Hardware Recommendations
In our discussions with new OpenMM users, an oft-asked question is what hardware they should purchase for running OpenMM simulations. OpenMM supports both CUDA and OpenCL. As such, it can produce accelerated computations on a wide range of hardware, including both NVIDIA and AMD GPUs. To help guide users in choosing and setting up their hardware to maximize performance, we've provided the information below.
Although OpenMM can parallelize a single simulation across multiple GPUs, it is usually much more efficient to run a separate simulation on each GPU. The following recommendations assume that is how you will use it. Also, while OpenMM can run entirely on a CPU, the performance with a good GPU is many times faster, so that is almost always recommended.
Requirements
CPU: You should have at least one CPU core for each GPU. Performance is generally independent of the exact CPU that you have. Most modern ones will be sufficient for whatever simulations you run.
Memory: At least 16GB system memory
GPU: For most users, NVIDIA's GTX 780 Ti is the fastest GPU currently available. The one exception is users who plan to run simulations entirely in double precision mode. The GTX 780 Ti (like all consumer grade cards from NVIDIA) has very poor double precision performance. For these users, an NVIDIA Titan Black is a better choice. For users who want a less expensive option, the GTX 780 also provides quite good performance. Among the "professional" grade cards, the Tesla K40 has the best performance. It is, however, still slower than the less expensive cards mentioned above. It is claimed to be more reliable, so when purchasing GPUs for use in a cluster where high reliability is critical, it may be a better choice. Finally, you should consider how much memory the GPU includes, since this will limit the size of the systems you can simulate. For typical systems (less than about 100,000 atoms) even the GTX 780 has more than enough memory. If you plan to simulate extremely large systems, a more expensive GPU may be required.
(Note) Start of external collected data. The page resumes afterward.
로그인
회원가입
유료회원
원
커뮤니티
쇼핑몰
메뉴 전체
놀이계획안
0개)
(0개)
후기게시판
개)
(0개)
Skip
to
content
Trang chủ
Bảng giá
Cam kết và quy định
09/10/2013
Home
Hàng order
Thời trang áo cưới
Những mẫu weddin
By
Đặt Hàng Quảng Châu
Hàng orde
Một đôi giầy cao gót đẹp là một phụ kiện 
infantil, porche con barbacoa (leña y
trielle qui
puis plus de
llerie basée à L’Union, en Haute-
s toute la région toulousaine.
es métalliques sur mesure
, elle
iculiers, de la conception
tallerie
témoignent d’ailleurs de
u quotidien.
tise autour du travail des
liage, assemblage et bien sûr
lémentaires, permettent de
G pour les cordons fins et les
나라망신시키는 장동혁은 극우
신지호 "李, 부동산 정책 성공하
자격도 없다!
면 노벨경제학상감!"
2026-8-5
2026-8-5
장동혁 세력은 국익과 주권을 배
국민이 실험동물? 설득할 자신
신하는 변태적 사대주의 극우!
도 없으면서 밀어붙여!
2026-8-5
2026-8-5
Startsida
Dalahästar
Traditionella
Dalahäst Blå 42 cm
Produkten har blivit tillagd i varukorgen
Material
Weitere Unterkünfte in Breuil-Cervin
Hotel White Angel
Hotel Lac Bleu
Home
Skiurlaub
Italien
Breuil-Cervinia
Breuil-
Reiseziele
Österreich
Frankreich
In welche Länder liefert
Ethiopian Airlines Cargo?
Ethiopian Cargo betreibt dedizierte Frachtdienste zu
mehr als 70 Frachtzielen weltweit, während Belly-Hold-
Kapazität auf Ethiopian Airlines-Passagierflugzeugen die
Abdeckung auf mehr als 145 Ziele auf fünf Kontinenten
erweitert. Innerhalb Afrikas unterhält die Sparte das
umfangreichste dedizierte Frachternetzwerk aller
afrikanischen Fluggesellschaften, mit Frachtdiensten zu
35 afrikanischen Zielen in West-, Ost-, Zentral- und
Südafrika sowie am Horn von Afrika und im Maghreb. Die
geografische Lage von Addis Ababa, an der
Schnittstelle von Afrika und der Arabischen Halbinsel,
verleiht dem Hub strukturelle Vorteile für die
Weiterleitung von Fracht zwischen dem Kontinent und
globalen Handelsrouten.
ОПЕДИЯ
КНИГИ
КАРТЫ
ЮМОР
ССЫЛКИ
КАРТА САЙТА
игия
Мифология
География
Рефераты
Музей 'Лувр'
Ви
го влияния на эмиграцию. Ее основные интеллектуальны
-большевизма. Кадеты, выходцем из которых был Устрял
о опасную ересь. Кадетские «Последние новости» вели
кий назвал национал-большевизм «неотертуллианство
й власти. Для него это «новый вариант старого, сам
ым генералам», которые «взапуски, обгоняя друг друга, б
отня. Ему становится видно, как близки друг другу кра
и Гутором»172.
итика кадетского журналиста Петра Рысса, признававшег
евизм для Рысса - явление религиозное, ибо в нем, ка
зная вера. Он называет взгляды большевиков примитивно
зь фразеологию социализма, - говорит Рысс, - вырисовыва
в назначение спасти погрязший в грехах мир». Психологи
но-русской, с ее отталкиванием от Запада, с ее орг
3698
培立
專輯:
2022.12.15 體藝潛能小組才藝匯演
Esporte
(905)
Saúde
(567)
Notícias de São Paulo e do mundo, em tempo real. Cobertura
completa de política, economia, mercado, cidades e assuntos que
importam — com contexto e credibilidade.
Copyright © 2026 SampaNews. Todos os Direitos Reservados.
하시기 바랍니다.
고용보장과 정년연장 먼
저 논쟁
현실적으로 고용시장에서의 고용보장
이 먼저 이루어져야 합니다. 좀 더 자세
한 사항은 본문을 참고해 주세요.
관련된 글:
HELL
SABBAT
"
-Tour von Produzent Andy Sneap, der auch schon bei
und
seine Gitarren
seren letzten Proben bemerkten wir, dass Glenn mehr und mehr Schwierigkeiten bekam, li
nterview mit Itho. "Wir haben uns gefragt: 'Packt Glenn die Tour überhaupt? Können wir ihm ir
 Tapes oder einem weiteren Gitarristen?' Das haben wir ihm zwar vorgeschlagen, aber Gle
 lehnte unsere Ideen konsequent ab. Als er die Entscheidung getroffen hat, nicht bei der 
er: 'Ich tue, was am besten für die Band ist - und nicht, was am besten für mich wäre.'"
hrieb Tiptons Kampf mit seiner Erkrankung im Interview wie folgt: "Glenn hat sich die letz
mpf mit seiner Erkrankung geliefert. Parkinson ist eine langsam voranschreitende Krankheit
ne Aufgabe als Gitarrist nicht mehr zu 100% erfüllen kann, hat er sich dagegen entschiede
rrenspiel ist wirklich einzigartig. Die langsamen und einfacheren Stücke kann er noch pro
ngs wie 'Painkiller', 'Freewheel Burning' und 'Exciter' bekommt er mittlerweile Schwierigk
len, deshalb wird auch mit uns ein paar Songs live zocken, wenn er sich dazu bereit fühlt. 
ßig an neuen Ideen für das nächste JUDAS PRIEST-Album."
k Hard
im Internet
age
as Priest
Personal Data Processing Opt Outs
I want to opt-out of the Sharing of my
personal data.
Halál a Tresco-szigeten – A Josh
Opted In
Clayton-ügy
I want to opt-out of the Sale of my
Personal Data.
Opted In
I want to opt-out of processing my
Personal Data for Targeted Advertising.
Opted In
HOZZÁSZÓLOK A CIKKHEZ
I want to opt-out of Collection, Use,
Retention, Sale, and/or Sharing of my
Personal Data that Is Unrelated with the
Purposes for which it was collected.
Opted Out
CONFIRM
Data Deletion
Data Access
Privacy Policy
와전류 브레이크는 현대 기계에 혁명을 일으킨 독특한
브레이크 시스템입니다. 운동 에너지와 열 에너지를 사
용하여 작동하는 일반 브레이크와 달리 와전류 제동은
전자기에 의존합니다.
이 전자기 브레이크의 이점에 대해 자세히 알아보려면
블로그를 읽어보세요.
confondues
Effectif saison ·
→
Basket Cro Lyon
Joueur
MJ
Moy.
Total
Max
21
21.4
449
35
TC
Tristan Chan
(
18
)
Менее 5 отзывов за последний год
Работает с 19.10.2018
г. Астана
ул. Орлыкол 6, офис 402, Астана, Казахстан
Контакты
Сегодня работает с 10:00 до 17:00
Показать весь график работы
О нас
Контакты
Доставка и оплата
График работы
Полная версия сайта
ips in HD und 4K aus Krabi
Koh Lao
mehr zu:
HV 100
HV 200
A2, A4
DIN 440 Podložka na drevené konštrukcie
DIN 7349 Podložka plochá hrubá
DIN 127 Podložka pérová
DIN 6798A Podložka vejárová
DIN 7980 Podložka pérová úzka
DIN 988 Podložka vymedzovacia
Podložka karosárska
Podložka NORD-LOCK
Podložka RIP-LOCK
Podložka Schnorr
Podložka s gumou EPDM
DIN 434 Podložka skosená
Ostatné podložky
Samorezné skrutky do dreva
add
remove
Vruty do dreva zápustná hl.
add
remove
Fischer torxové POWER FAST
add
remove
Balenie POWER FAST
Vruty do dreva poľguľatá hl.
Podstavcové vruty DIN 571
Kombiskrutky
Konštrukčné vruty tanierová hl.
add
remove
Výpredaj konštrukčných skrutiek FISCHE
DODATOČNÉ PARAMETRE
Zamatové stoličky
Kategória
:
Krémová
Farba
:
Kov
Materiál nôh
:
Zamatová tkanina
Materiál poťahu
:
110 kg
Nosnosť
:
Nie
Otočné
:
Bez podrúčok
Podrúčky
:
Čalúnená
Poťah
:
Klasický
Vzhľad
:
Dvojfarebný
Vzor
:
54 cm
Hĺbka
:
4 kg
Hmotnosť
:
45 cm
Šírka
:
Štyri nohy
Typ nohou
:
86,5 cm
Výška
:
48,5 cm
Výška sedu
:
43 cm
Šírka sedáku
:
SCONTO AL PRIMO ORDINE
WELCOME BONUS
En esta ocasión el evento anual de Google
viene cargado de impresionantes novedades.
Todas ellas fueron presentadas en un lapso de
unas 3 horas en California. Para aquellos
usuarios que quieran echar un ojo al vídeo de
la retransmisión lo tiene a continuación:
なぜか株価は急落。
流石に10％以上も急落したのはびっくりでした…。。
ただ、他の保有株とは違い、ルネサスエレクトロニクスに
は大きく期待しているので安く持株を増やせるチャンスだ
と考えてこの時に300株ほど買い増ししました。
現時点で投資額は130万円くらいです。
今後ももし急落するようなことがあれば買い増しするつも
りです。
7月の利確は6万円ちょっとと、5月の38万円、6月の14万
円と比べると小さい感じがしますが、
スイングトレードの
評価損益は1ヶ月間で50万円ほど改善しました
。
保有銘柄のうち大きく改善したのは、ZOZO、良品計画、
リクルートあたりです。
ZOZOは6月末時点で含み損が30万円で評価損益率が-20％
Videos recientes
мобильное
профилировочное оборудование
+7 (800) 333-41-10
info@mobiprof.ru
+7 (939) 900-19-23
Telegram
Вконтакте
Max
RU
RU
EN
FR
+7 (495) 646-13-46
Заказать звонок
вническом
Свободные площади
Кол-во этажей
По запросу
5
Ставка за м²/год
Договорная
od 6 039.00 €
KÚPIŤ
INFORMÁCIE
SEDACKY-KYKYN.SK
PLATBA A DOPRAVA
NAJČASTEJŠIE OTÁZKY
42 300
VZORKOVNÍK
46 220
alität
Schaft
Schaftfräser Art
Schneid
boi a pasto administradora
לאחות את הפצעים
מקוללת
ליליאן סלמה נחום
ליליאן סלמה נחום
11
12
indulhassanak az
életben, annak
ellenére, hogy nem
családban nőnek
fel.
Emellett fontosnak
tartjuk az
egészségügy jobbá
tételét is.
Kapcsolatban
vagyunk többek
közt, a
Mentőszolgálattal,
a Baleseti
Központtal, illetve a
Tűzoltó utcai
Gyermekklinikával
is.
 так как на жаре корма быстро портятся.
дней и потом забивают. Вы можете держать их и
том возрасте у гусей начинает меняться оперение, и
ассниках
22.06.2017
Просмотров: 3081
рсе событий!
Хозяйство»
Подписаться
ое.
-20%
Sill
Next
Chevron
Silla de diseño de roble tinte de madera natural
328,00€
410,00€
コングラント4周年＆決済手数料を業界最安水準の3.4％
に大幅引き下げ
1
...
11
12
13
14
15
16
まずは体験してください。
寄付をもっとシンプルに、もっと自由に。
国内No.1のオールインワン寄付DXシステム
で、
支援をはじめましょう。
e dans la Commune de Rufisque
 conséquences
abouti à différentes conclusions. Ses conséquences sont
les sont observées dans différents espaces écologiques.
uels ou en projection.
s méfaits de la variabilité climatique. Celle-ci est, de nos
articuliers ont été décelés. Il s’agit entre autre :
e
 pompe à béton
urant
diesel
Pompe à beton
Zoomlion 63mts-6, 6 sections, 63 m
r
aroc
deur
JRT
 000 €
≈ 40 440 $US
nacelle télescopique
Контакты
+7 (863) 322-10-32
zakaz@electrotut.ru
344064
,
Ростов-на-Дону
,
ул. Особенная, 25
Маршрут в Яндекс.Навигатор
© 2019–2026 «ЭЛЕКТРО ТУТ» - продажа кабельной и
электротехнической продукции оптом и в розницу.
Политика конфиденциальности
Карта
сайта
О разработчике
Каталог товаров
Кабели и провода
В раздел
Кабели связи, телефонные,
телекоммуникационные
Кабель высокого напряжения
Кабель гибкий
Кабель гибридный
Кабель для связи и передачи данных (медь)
GPUs per node: Since we assume you will be running an independent simulation on each GPU, this is usually irrelevant.
Power supply: Make sure it is sufficient to power all your GPUs under full load.
Cooling: A critical but often overlooked aspect of your system. GPUs can make it quite hot, so make sure the cooling system is sufficient.
System Bus: Communication between CPU and GPU can become a bottleneck in some situations, so a fast system bus is critical. We recommend a computer that supports PCIe 3.0 or later.